There's three silver linings here. The first is that there's not necessarily anything wrong with being a Night Owl. Arguably, being able to stay up late makes you inherently cool. If you can adapt your lifestyle to suit a late bedtime and wakeup, this really isn't an issue. The problem is that oftentimes life (bosses, partners, children, dogs, cats) want us to live in the harsh light of morning. The second silver lining is that generally the same approaches that help non-ADHD Night Owls work for their diagnosed brethren. These include morning lightbox therapy, increasing sun exposure during the day, vitamin D, melatonin, and limiting light exposure (especially blue lights) towards bedtime. The third silver lining is that working on circadian issue might help your ADHD symptoms, but no promises there.
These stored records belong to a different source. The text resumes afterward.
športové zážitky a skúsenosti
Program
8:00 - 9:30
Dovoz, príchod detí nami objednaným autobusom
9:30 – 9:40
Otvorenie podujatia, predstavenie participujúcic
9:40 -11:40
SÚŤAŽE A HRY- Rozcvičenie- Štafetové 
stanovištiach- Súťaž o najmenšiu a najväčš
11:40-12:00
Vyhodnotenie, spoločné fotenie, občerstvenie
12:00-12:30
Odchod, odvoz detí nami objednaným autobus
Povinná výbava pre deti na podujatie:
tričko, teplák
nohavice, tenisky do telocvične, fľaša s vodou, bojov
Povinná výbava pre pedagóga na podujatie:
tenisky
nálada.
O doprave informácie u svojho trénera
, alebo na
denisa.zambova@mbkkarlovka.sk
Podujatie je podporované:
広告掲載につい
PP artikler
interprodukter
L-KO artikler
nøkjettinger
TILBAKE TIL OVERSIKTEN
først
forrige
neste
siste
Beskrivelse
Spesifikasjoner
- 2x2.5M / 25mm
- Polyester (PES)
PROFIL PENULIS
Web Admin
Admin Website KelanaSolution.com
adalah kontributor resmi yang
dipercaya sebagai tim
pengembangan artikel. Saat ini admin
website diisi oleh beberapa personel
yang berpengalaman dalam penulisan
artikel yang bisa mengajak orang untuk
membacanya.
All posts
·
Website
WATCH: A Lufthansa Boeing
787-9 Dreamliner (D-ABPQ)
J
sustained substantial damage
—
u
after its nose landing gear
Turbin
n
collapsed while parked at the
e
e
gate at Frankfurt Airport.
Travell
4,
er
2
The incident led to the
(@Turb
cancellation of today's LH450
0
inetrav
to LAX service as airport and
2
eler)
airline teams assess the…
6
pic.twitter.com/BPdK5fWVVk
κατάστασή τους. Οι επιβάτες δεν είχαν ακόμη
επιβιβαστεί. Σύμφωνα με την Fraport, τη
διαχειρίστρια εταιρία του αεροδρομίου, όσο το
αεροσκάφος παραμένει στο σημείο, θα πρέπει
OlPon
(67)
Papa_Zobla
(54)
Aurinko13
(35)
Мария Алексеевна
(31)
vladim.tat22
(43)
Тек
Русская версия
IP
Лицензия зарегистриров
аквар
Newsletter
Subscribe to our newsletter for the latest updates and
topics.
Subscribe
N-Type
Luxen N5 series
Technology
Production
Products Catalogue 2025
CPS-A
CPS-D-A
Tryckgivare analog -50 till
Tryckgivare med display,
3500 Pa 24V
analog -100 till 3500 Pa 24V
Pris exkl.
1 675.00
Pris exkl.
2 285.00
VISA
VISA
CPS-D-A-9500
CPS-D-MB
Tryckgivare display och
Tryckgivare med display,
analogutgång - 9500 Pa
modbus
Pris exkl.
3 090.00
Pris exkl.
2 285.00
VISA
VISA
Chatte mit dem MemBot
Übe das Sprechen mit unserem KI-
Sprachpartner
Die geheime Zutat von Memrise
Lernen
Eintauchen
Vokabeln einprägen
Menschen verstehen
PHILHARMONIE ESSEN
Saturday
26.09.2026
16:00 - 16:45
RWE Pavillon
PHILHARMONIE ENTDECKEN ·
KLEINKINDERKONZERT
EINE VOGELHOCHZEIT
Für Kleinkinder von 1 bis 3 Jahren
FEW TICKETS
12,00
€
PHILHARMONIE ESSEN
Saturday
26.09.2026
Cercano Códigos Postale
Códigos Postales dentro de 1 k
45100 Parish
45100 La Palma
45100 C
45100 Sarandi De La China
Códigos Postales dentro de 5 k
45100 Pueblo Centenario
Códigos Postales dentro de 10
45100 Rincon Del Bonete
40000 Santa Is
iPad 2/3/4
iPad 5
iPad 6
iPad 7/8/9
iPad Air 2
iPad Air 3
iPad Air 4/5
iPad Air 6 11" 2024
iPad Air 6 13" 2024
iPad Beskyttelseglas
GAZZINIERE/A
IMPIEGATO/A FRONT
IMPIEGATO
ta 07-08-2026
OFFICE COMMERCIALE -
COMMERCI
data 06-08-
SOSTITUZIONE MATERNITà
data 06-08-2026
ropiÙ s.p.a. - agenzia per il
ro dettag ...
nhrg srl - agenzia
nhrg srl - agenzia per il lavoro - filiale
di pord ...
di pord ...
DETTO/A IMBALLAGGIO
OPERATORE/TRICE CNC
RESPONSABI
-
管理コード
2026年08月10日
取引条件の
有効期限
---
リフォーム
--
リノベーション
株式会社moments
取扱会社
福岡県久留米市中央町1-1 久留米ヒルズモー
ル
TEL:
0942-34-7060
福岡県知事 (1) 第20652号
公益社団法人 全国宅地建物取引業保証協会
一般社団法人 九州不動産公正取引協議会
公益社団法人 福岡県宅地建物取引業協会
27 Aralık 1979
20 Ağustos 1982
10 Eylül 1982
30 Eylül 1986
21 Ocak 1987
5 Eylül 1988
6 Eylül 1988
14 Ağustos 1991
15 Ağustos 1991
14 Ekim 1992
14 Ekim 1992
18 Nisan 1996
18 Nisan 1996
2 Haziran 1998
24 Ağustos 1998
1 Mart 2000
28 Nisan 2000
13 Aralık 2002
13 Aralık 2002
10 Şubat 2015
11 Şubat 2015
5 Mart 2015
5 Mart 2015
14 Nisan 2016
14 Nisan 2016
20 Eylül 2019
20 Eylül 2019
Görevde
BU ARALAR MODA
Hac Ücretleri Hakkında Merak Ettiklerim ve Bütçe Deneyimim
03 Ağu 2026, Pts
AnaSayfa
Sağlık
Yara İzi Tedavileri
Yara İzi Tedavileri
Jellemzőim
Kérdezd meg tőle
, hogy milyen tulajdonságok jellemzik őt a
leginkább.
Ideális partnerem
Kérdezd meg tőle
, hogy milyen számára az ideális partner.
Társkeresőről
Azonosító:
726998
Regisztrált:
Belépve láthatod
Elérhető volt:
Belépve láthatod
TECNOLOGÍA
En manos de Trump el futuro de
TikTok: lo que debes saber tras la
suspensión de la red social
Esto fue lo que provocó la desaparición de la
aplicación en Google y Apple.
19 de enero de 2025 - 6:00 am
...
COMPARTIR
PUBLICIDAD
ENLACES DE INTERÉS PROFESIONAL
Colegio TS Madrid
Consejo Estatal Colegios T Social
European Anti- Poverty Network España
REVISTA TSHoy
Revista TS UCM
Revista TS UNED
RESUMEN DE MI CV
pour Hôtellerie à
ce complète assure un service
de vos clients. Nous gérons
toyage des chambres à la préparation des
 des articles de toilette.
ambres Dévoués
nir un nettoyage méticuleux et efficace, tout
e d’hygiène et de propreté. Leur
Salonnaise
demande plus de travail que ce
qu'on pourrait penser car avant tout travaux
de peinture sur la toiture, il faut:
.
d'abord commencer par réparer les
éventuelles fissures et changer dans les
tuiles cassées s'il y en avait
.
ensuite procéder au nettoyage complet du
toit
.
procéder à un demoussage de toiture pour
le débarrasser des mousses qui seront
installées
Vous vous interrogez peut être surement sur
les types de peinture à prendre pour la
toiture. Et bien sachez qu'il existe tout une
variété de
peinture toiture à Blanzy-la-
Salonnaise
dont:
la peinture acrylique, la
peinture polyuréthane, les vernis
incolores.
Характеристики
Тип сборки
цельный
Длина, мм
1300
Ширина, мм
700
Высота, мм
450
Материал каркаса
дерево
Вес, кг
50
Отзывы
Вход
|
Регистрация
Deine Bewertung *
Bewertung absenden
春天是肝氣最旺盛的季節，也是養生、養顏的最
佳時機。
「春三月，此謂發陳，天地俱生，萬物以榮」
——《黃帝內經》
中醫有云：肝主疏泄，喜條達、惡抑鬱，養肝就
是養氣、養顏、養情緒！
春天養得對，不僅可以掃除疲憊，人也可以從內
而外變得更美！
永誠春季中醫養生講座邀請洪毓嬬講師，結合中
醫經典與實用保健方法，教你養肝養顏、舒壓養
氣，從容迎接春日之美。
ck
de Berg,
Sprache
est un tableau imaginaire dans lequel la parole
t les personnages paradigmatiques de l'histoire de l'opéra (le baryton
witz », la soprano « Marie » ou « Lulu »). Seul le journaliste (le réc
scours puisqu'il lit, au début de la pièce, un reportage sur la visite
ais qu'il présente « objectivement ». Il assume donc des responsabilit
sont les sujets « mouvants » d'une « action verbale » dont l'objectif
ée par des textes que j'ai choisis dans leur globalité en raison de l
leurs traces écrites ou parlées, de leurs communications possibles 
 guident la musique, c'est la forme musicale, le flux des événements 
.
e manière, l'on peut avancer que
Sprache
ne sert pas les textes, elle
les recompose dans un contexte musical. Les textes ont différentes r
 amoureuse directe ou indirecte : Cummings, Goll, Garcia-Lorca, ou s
If sleep problems predictably get worse during a certain time of year, be it summer or winter, that can be a pretty good sign that there's a circadian component. Unlike with depression where (if there's a seasonal pattern at all) winter tends to be worse, this type of sleep issue could be exaggerated in either season depending on your unique configuration.

Hyperfocus And Poor Routine

There are elements in this section that I think most ADHD sufferers will relate to. Ask any sleep expert about effective treatments for insomnia and I doubt any of them will make it three sentences without using the word "routine", often paired with "bedtime". People with ADHD have wildly varying opinions on routine. Many feel that the monotony and sameness produced by routine is the perpetual enemy, the cause of all boredom, the killer of motivation, the wellspring of all brain fog. Others swear that routine has saved their life, it is the only way to make their unpredictable mind conform to the demands of this world, and calm and prosperity follow in it's wake. But one thing that most people with ADHD can agree upon is that maintaining routine is a challenge. The symptoms of the disorder act in ways that undermine routine.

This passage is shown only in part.